GOWORA
AJCC:
This
is an application for leave for direct access to the court made in
terms of section 167(5) of the Constitution (“the Constitution”),
as read with Rule 21(2) and (3) of the Constitutional Court Rules,
2016 (“the Rules”).
The
application is opposed.
FACTUAL
BACKGROUND
The
applicant and the respondent were involved in a labour dispute which
ultimately found its way before the Supreme Court. The Supreme Court
found in favour of the applicant and ordered the respondent to pay
the applicant an amount of USD41,161.30 as damages for unlawful
dismissal.
Pursuant
to the order, the applicant caused a writ of execution to be issued
out for the attachment of the movable property of the respondent in
satisfaction of the judgment.
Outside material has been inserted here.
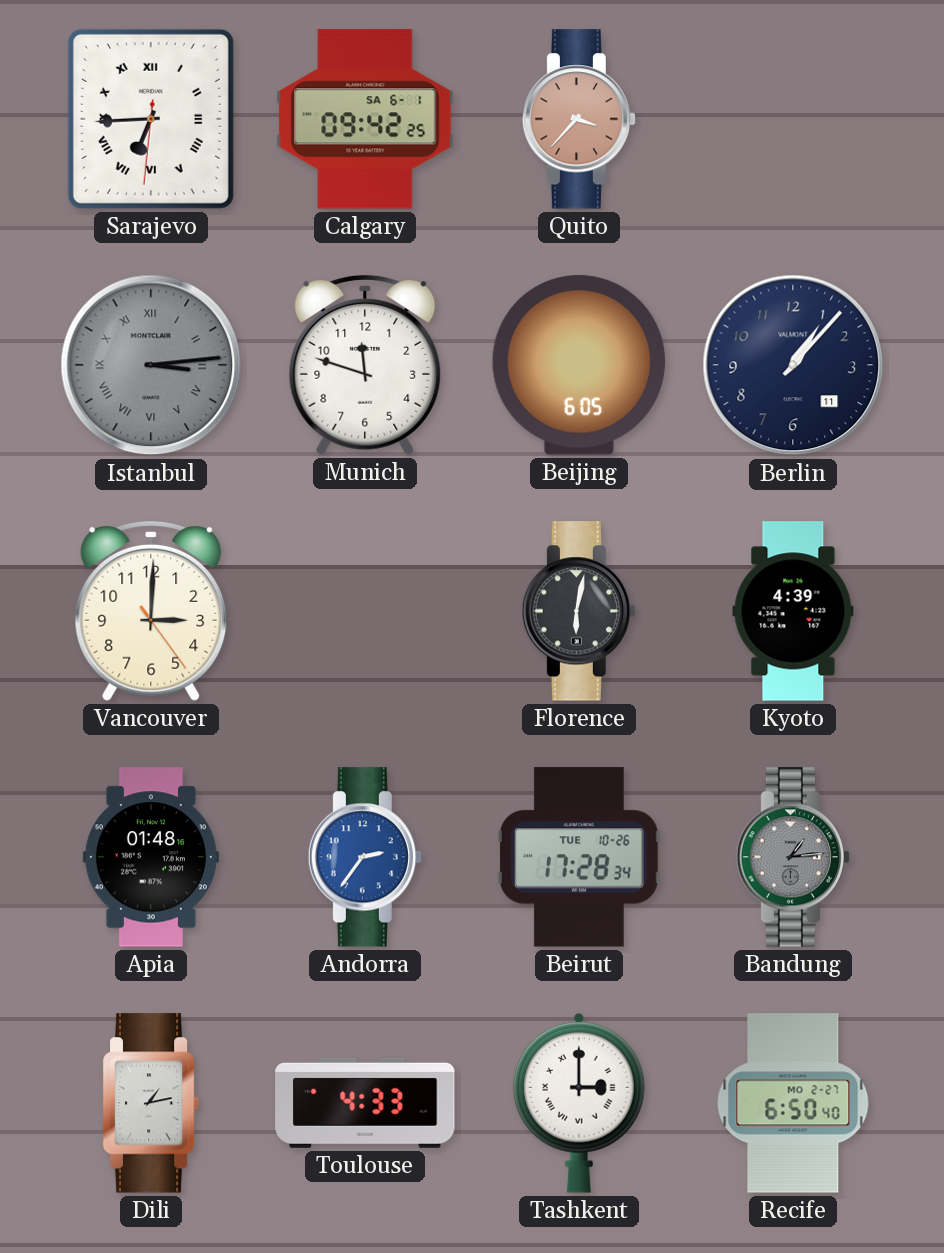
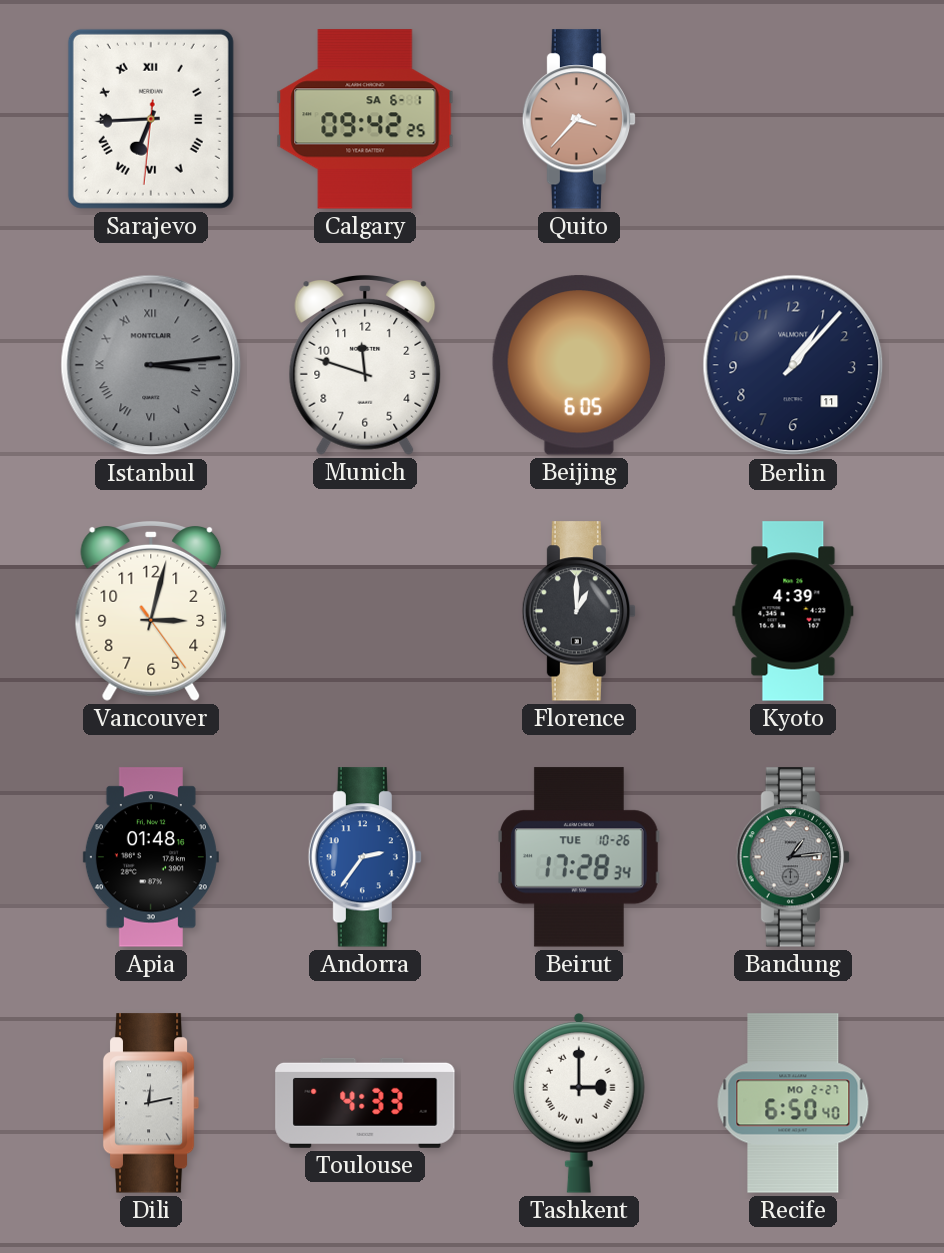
Vancouver: 3:00 -> 3:02
Florence: 6:02 -> 1:00
Dili: 1:13 -> 12:13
She instructed the second respondent to
execute the writ. Upon service of the writ, on 15 January 2020, the
first respondent paid through RTGS the sum of 43,495.37.
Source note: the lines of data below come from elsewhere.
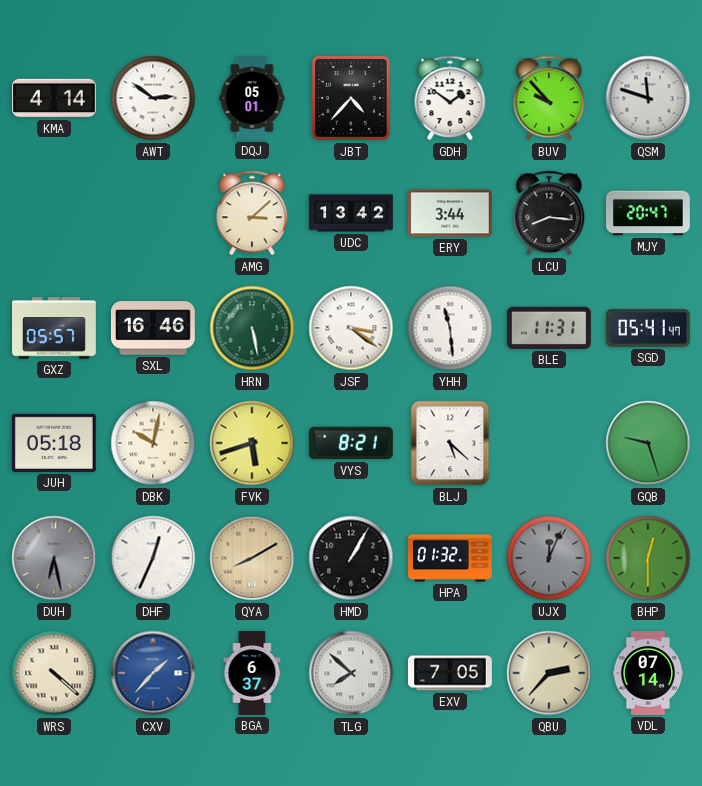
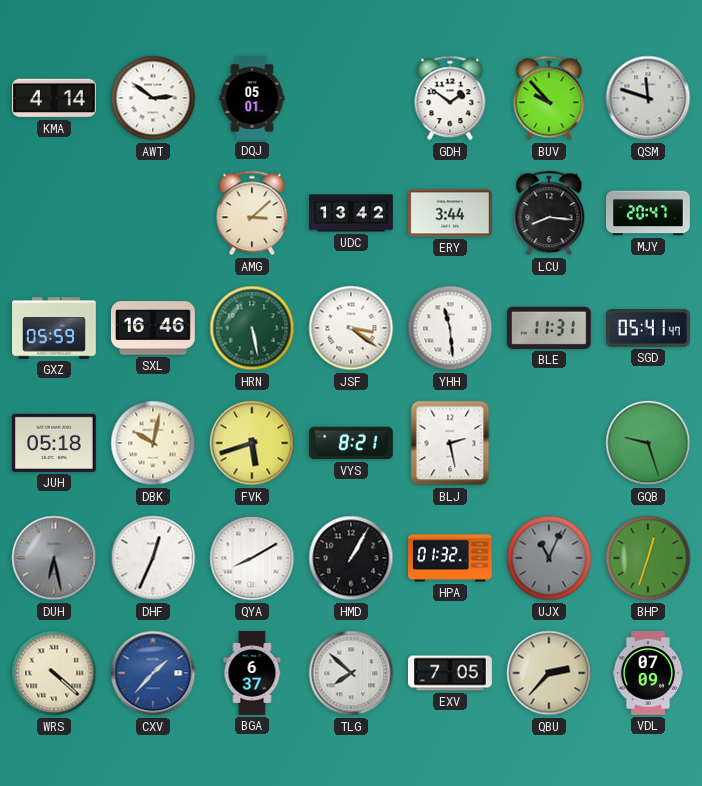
JBT: 4:37 -> none
GXZ: 05:57 -> 05:59
BLJ: 5:22 -> 2:28
QYA dial: champagne -> white
UJX: 12:04 -> 11:04
BHP: 12:30 -> 12:33
VDL: 07:14 -> 07:09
Notwithstanding such payment, the applicant caused the seizure of the
respondent's movable property which prompted the latter to seek a
provisional order to stay the execution of the writ.
The
applicant was undeterred.
On
7 July 2020, she caused the issuance of an additional writ, this time
against the movable and immovable property of the respondent. On 28
July 2020, an immovable property of the first respondent was attached
in execution pursuant to the second writ. The second respondent was
instructed to sell the property. The sale was scheduled to take place
on 2 October 2002.
The
first respondent reacted.
It
filed an urgent court application seeking the setting aside of the
second writ of execution and the consequential attachment of the
immovable property. The applicant was given five days to respond to
the application.
Due
to an error, the matter was treated as an urgent chamber application
instead of a court application and referred to a judge in chambers.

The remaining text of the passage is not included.